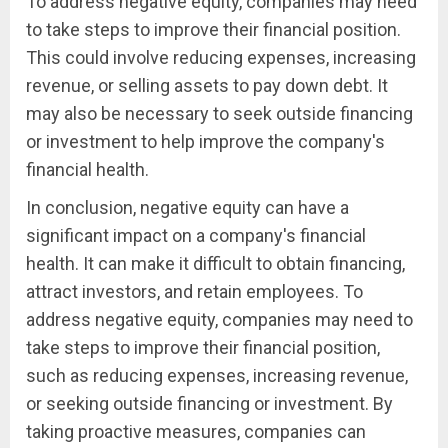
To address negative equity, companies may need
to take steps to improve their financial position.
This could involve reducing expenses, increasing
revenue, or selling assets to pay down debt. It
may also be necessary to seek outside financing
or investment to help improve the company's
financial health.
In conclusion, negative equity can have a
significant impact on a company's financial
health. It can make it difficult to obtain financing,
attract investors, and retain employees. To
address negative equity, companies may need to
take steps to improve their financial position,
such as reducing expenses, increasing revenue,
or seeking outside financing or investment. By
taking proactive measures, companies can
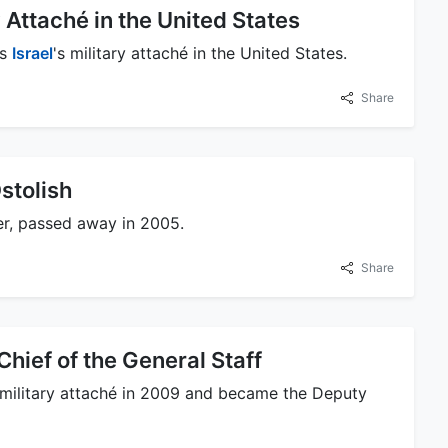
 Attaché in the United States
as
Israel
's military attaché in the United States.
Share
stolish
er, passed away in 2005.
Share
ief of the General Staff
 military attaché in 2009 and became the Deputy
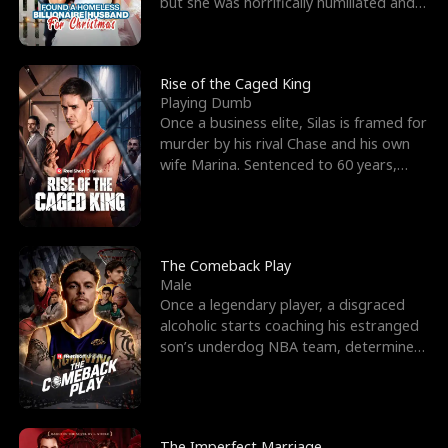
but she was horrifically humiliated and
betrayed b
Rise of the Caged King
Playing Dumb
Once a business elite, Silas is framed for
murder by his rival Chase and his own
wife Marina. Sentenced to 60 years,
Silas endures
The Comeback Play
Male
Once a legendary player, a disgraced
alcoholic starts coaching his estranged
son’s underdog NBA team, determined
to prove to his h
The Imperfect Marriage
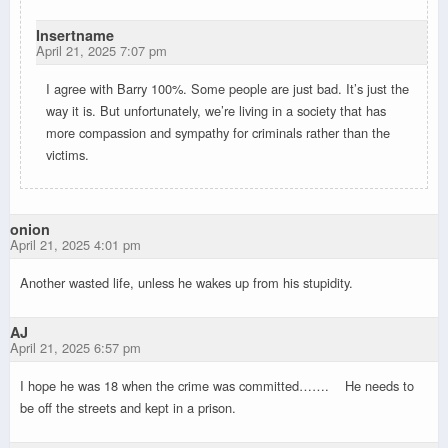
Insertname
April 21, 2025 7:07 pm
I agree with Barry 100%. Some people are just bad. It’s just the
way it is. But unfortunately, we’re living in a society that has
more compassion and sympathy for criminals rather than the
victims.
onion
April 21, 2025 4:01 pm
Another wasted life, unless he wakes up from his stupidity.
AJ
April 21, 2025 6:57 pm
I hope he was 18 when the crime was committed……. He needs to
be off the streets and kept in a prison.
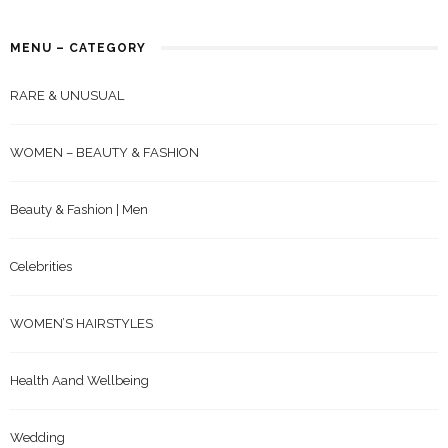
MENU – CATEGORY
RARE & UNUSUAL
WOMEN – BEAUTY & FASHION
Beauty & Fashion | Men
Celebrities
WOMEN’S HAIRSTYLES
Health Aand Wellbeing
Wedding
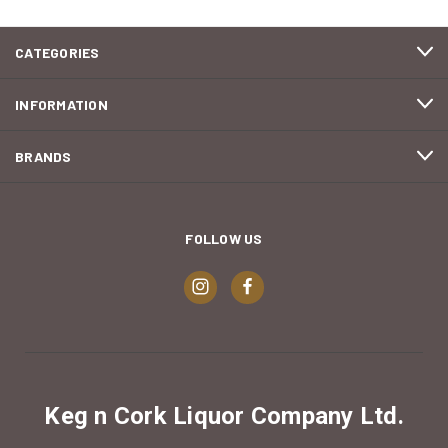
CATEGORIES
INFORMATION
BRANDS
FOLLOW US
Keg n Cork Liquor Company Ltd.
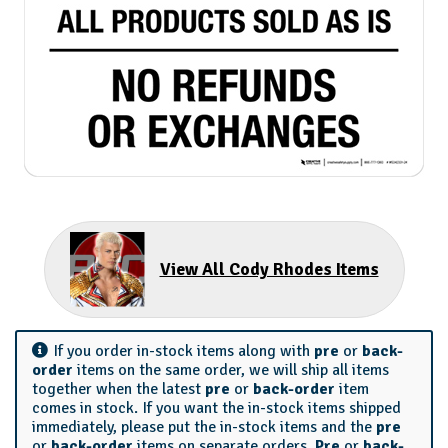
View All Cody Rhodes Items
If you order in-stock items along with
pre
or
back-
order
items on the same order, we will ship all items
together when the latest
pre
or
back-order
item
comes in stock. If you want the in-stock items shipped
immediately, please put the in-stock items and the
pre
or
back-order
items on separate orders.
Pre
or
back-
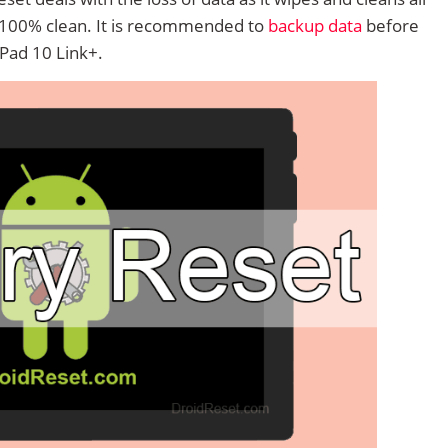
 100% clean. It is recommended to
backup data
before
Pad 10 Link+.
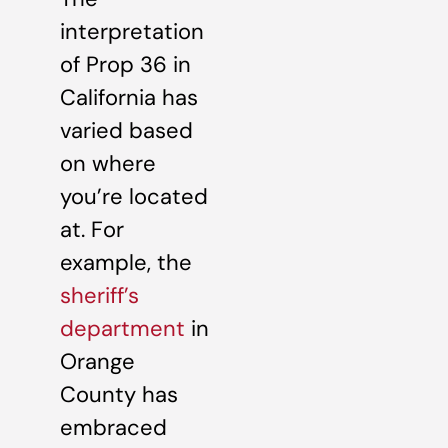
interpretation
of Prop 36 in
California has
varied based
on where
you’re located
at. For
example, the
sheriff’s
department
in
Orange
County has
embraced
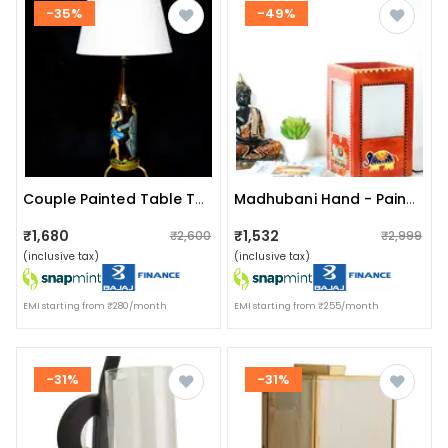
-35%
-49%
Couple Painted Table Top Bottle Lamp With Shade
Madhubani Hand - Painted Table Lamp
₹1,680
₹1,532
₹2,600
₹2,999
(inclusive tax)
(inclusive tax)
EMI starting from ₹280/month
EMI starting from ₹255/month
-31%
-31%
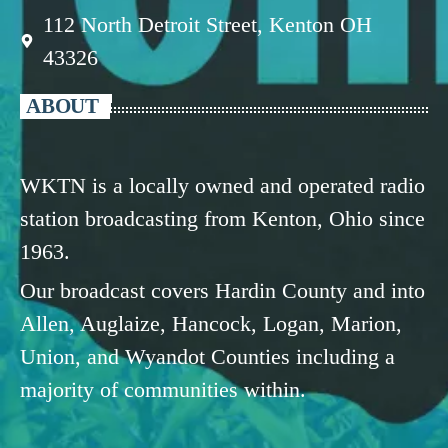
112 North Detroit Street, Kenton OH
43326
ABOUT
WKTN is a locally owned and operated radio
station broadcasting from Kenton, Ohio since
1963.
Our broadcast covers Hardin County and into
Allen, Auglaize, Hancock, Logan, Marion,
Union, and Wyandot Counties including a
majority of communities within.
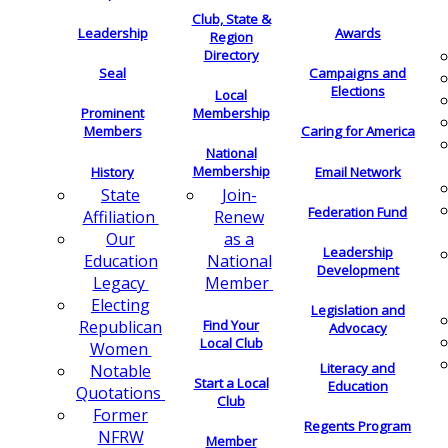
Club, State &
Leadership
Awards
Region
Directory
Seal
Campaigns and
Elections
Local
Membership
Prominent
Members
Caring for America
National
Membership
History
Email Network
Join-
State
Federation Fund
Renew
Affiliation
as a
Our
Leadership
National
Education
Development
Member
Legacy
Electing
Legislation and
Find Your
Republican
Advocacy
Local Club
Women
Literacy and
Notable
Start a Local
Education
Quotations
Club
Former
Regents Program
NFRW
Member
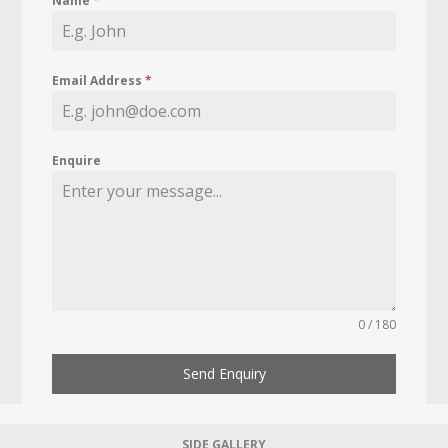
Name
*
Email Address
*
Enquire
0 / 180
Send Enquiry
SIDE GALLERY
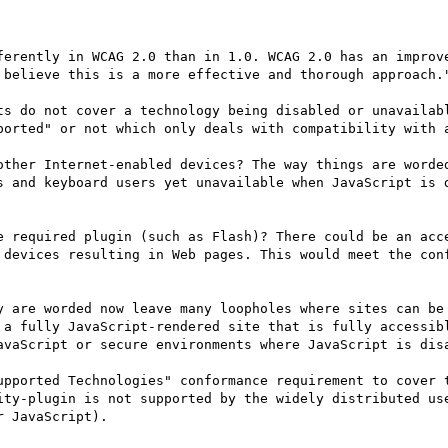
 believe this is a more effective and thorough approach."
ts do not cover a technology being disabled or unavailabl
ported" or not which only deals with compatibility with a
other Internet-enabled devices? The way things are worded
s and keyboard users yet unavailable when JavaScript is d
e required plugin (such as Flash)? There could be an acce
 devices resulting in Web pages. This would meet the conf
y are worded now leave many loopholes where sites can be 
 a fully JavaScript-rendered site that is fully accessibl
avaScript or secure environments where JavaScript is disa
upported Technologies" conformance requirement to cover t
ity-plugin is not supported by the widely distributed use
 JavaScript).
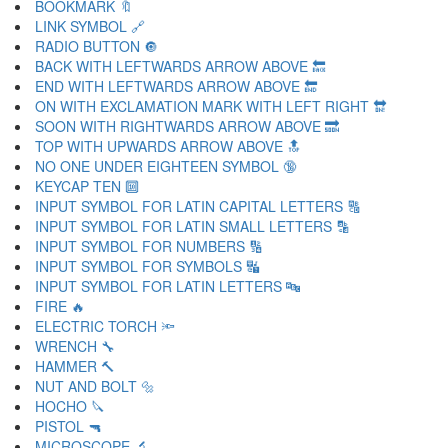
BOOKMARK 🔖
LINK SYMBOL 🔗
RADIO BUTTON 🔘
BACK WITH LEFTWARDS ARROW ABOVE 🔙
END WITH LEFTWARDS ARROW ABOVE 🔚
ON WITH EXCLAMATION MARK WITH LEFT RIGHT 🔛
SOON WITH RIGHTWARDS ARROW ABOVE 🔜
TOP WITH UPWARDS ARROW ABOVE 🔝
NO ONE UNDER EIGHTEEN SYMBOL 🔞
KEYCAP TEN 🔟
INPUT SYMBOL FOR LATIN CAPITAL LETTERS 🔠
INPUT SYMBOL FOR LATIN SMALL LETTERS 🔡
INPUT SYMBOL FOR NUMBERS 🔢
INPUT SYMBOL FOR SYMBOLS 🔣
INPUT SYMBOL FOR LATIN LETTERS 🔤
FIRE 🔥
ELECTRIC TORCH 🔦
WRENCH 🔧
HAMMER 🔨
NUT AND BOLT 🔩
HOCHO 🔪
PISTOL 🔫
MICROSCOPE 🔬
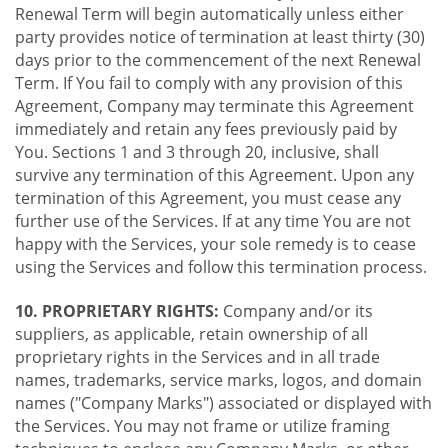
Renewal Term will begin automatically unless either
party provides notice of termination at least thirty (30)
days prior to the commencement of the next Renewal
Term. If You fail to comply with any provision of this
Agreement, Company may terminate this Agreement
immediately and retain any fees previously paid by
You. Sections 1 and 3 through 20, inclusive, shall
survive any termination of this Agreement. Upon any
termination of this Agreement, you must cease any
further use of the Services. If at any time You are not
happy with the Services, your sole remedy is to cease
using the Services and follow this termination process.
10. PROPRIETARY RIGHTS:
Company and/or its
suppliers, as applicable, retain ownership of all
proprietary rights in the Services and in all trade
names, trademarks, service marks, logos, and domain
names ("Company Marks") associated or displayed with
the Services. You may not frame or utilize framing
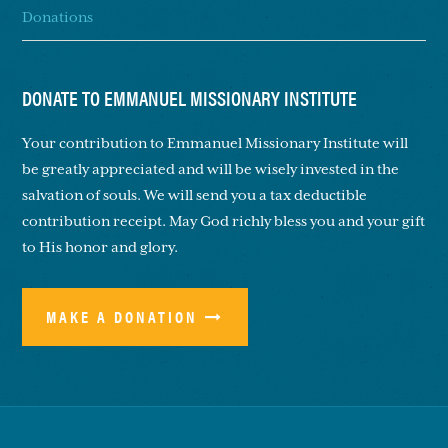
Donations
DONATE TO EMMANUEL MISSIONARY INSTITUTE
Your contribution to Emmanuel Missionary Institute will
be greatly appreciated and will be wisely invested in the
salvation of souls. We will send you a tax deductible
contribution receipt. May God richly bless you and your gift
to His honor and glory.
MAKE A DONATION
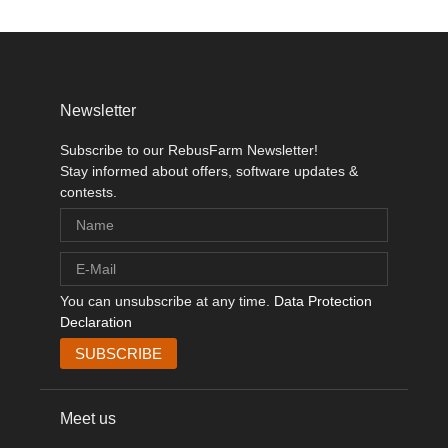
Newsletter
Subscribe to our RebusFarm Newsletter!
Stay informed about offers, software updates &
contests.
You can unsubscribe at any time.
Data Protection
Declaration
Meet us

ASSIGNMENT:
The reply should hold the lines from the top of the records through the line containing "I hope he was", reproduced exactly, and no pictures.

EXPECTED ANSWER:
To address negative equity, companies may need
to take steps to improve their financial position.
This could involve reducing expenses, increasing
revenue, or selling assets to pay down debt. It
may also be necessary to seek outside financing
or investment to help improve the company's
financial health.
In conclusion, negative equity can have a
significant impact on a company's financial
health. It can make it difficult to obtain financing,
attract investors, and retain employees. To
address negative equity, companies may need to
take steps to improve their financial position,
such as reducing expenses, increasing revenue,
or seeking outside financing or investment. By
taking proactive measures, companies can
 Attaché in the United States
as
Israel
's military attaché in the United States.
Share
stolish
er, passed away in 2005.
Share
ief of the General Staff
 military attaché in 2009 and became the Deputy
but she was horrifically humiliated and
betrayed b
Rise of the Caged King
Playing Dumb
Once a business elite, Silas is framed for
murder by his rival Chase and his own
wife Marina. Sentenced to 60 years,
Silas endures
The Comeback Play
Male
Once a legendary player, a disgraced
alcoholic starts coaching his estranged
son’s underdog NBA team, determined
to prove to his h
The Imperfect Marriage
Insertname
April 21, 2025 7:07 pm
I agree with Barry 100%. Some people are just bad. It’s just the
way it is. But unfortunately, we’re living in a society that has
more compassion and sympathy for criminals rather than the
victims.
onion
April 21, 2025 4:01 pm
Another wasted life, unless he wakes up from his stupidity.
AJ
April 21, 2025 6:57 pm
I hope he was 18 when the crime was committed……. He needs to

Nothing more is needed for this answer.